Polish is a Slavonic language spoken primarily in Poland, though there are large groups of Polish speakers in neighbouring countries, as well as in the UK and USA. Polish is said to be the sixth most difficult language in the world to learn as it is a highly inflected language, meaning words are modified to express different grammatical categories.
There are various mutually intelligible Polish dialects but there is one official standardised form which is both written and spoken.
Like English, Polish uses the Latin script, with the exception of the letters v and q. There are additional letters with diacritics, such as ż, ń, ś, ó, which affect the pronunciation of words and should not be omitted. There is also the so-called ‘Polish l’ which looks like this: ł and is pronounced as a ‘w’.
When translating from Polish to English, the word count tends to increase as Polish is more compact and does not have definite or indefinite articles.

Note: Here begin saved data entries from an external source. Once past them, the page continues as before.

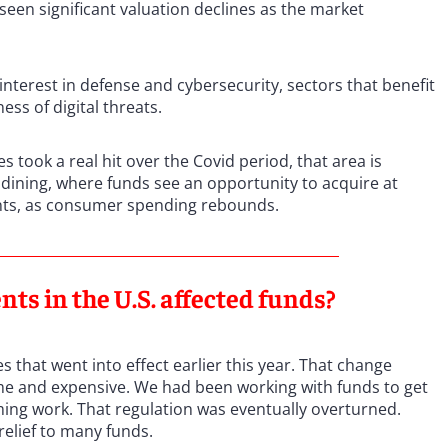
seen significant valuation declines as the market
interest in defense and cybersecurity, sectors that benefit
ss of digital threats.
took a real hit over the Covid period, that area is
l dining, where funds see an opportunity to acquire at
nts, as consumer spending rebounds.
ts in the U.S. affected funds?
 that went into effect earlier this year. That change
me and expensive. We had been working with funds to get
ing work. That regulation was eventually overturned.
relief to many funds.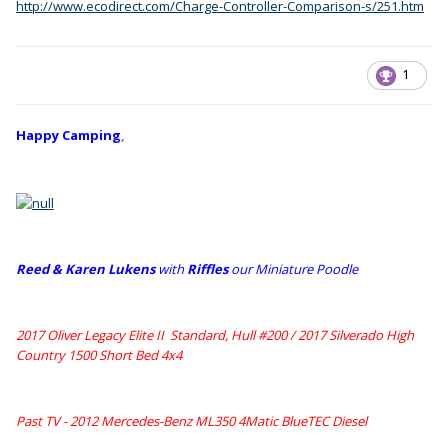
http://www.ecodirect.com/Charge-Controller-Comparison-s/251.htm
1
Happy Camping
,
Reed & Karen Lukens
w
ith
Riffles
our Miniature Poodle
2017 Oliver Legacy Elite II Standard, Hull #200 /
2017 Silverado High
Country 1500 Short Bed 4x4
Past TV - 2012 Mercedes-Benz ML350 4Matic BlueTEC Diesel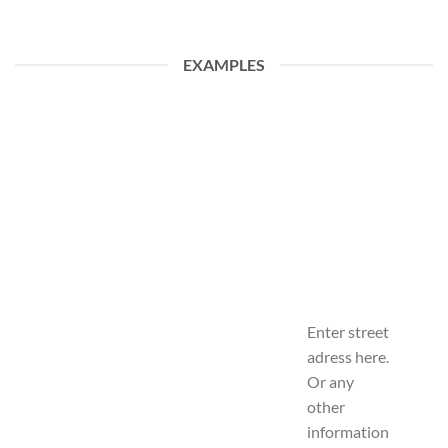
EXAMPLES
Enter street
adress here.
Or any
other
information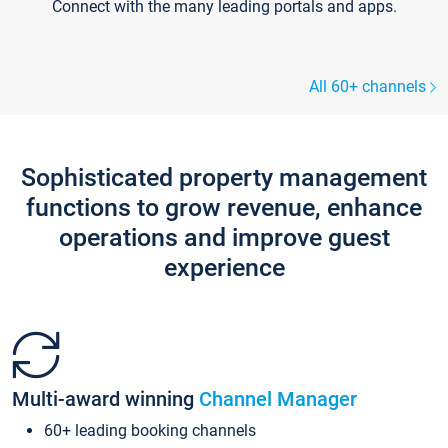
Connect with the many leading portals and apps.
All 60+ channels
Sophisticated property management
functions to grow revenue, enhance
operations and improve guest
experience
Multi-award winning
Channel Manager
60+ leading booking channels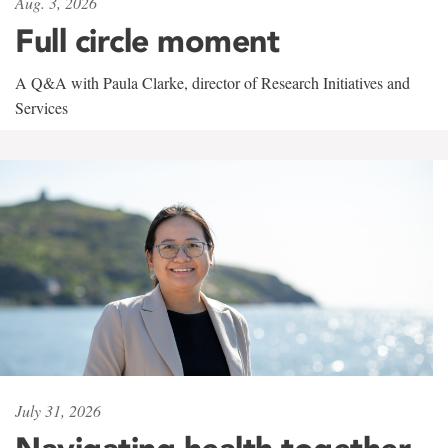
Aug. 3, 2026
Full circle moment
A Q&A with Paula Clarke, director of Research Initiatives and
Services
July 31, 2026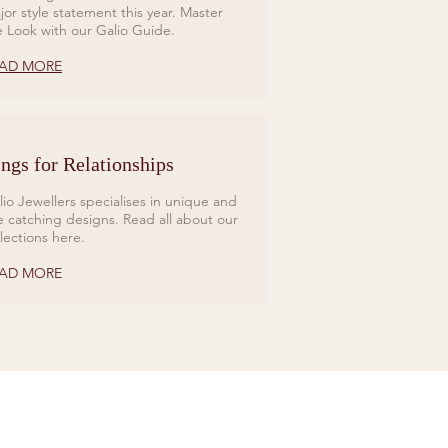
jor style statement this year. Master
e Look with our Galio Guide.
AD MORE
ngs for Relationships
lio Jewellers specialises in unique and
e catching designs. Read all about our
llections here.
AD MORE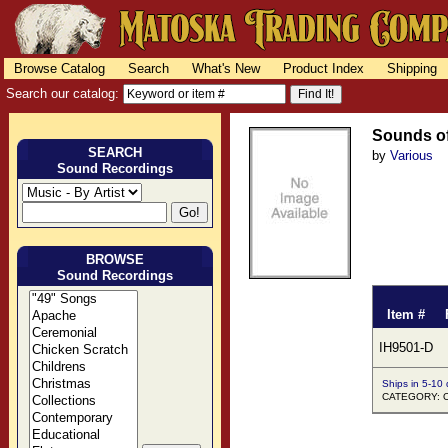
Browse Catalog
Search
What's New
Product Index
Shipping
Search our catalog:
Sounds of
SEARCH
by
Various
Sound Recordings
BROWSE
Sound Recordings
Item #
IH9501-D
Ships in 5-10
CATEGORY: O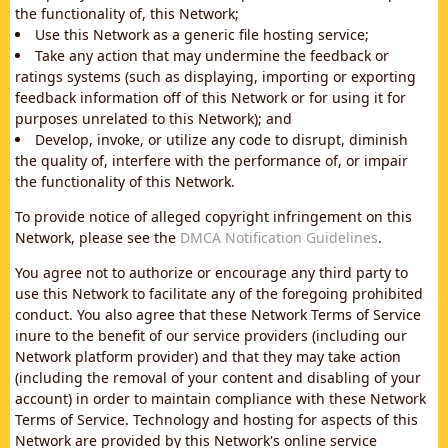
the functionality of, this Network;
Use this Network as a generic file hosting service;
Take any action that may undermine the feedback or
ratings systems (such as displaying, importing or exporting
feedback information off of this Network or for using it for
purposes unrelated to this Network); and
Develop, invoke, or utilize any code to disrupt, diminish
the quality of, interfere with the performance of, or impair
the functionality of this Network.
To provide notice of alleged copyright infringement on this
Network, please see the
DMCA Notification Guidelines
.
You agree not to authorize or encourage any third party to
use this Network to facilitate any of the foregoing prohibited
conduct. You also agree that these Network Terms of Service
inure to the benefit of our service providers (including our
Network platform provider) and that they may take action
(including the removal of your content and disabling of your
account) in order to maintain compliance with these Network
Terms of Service. Technology and hosting for aspects of this
Network are provided by this Network's online service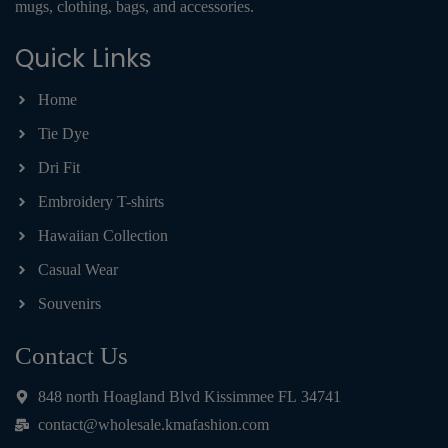
mugs, clothing, bags, and accessories.
Quick Links
Home
Tie Dye
Dri Fit
Embroidery T-shirts
Hawaiian Collection
Casual Wear
Souvenirs
Contact Us
848 north Hoagland Blvd Kissimmee FL 34741
contact@wholesale.kmafashion.com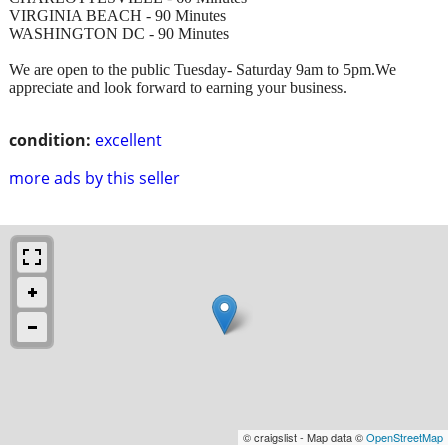
VIRGINIA BEACH - 90 Minutes
WASHINGTON DC - 90 Minutes
We are open to the public Tuesday- Saturday 9am to 5pm.We
appreciate and look forward to earning your business.
condition:
excellent
more ads by this seller
© craigslist - Map data ©
OpenStreetMap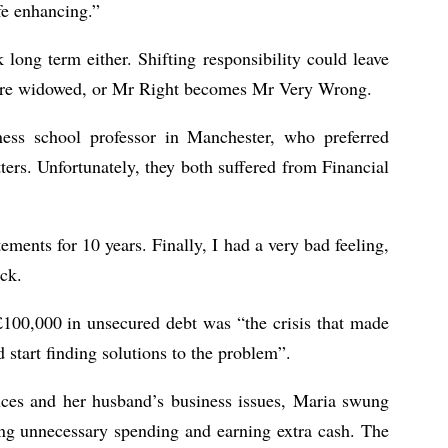
fe enhancing.”
long term either. Shifting responsibility could leave
u are widowed, or Mr Right becomes Mr Very Wrong.
ness school professor in Manchester, who preferred
ers. Unfortunately, they both suffered from Financial
tements for 10 years. Finally, I had a very bad feeling,
ck.
£100,000 in unsecured debt was “the crisis that made
 start finding solutions to the problem”.
nces and her husband’s business issues, Maria swung
hing unnecessary spending and earning extra cash. The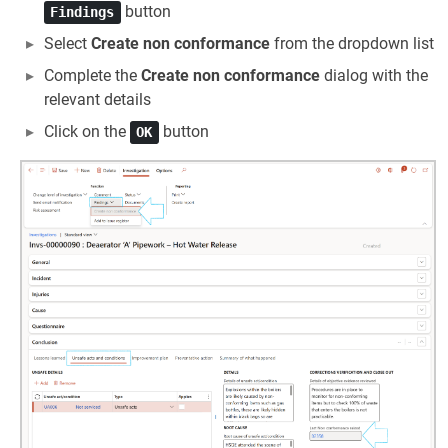
button
Findings
Select
Create non conformance
from the dropdown list
Complete the
Create non conformance
dialog with the
relevant details
Click on the
button
OK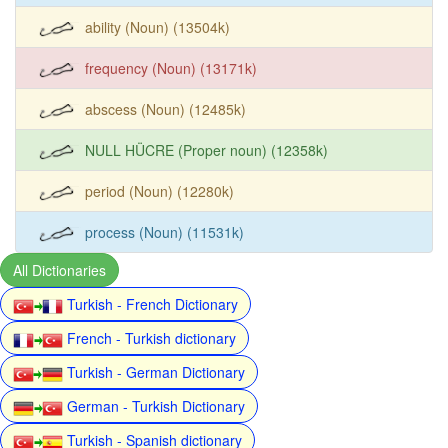
ability (Noun) (13504k)
frequency (Noun) (13171k)
abscess (Noun) (12485k)
NULL HÜCRE (Proper noun) (12358k)
period (Noun) (12280k)
process (Noun) (11531k)
All Dictionaries
Turkish - French Dictionary
French - Turkish dictionary
Turkish - German Dictionary
German - Turkish Dictionary
Turkish - Spanish dictionary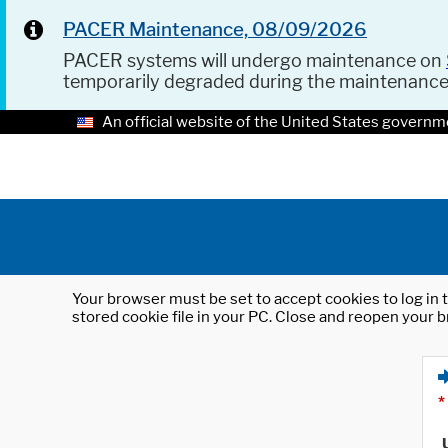
PACER Maintenance, 08/09/2026
PACER systems will undergo maintenance on
temporarily degraded during the maintenanc
An official website of the United States governm
Your browser must be set to accept cookies to log in t
stored cookie file in your PC. Close and reopen your b
*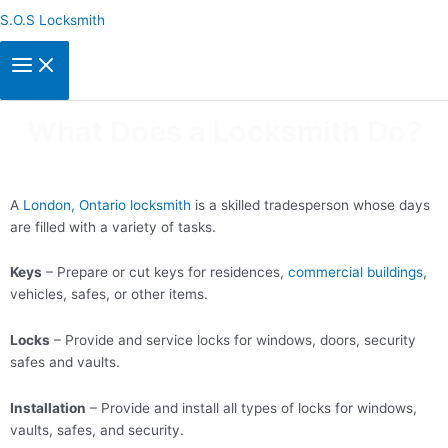
Skip
S.O.S Locksmith
to
content
What Does a Locksmith Do?
A
London, Ontario locksmith
is a skilled tradesperson whose days
are filled with a variety of tasks.
Keys
– Prepare or cut keys for residences,
commercial buildings
,
vehicles, safes, or other items.
Locks
– Provide and service locks for windows, doors, security
safes and vaults.
Installation
– Provide and install all types of locks for windows,
vaults, safes, and security.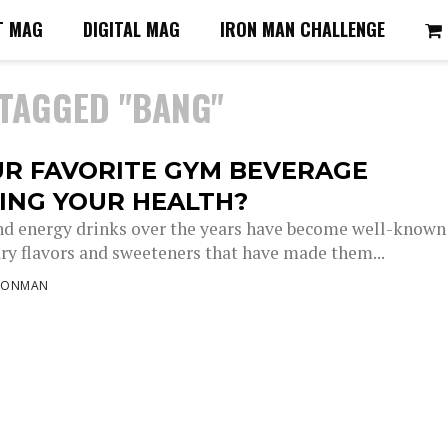
T MAG
DIGITAL MAG
IRON MAN CHALLENGE
 TAGGED "BANG"
UR FAVORITE GYM BEVERAGE
ING YOUR HEALTH?
d energy drinks over the years have become well-known
ary flavors and sweeteners that have made them...
RONMAN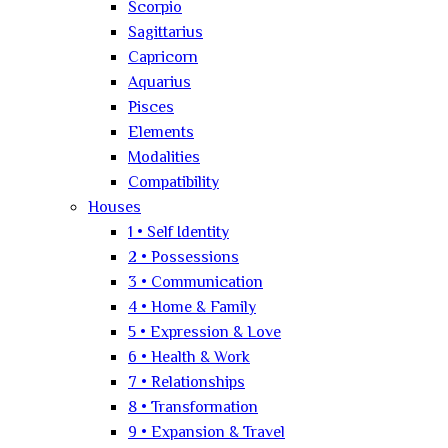
Scorpio
Sagittarius
Capricorn
Aquarius
Pisces
Elements
Modalities
Compatibility
Houses
1 • Self Identity
2 • Possessions
3 • Communication
4 • Home & Family
5 • Expression & Love
6 • Health & Work
7 • Relationships
8 • Transformation
9 • Expansion & Travel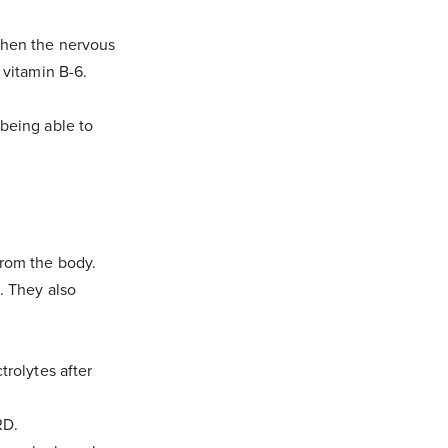
gthen the nervous
 vitamin B-6.
 being able to
from the body.
l. They also
trolytes after
RD.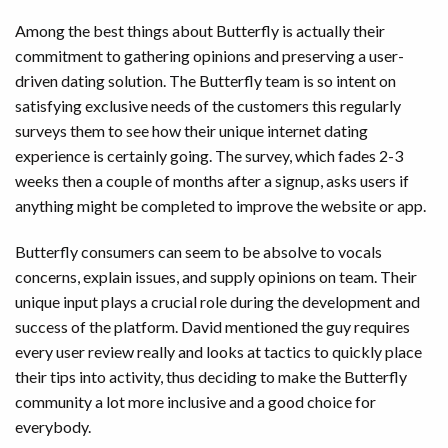
Among the best things about Butterfly is actually their
commitment to gathering opinions and preserving a user-
driven dating solution. The Butterfly team is so intent on
satisfying exclusive needs of the customers this regularly
surveys them to see how their unique internet dating
experience is certainly going. The survey, which fades 2-3
weeks then a couple of months after a signup, asks users if
anything might be completed to improve the website or app.
Butterfly consumers can seem to be absolve to vocals
concerns, explain issues, and supply opinions on team. Their
unique input plays a crucial role during the development and
success of the platform. David mentioned the guy requires
every user review really and looks at tactics to quickly place
their tips into activity, thus deciding to make the Butterfly
community a lot more inclusive and a good choice for
everybody.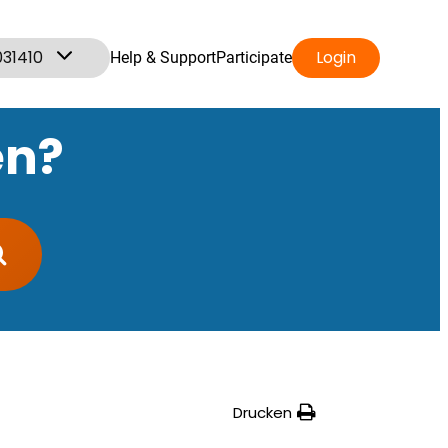
031410
Login
Help & Support
Participate
en?
Drucken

In Poland, Christmas is arguably the most important celebration of the year. It is celebrated on Christmas Eve with a special meal of twelve dishes. Families start by breaking the Christmas wafer called oplatek and exchanging wishes of health and prosperity. The whole meal is vegetarian although fish is permitted. Traditional dishes include a beetroot soup called barszcz, carp, herrings and pierogi, a type of dumpling. For dessert, there is piernik, a honey cake, makowiec, a poppy seed cake, or Babka, a cake that must be taller than it is wide and narrower at the top than at the bottom. The meal traditionally begins when the first star appears in the sky and ends with an exchange of gifts.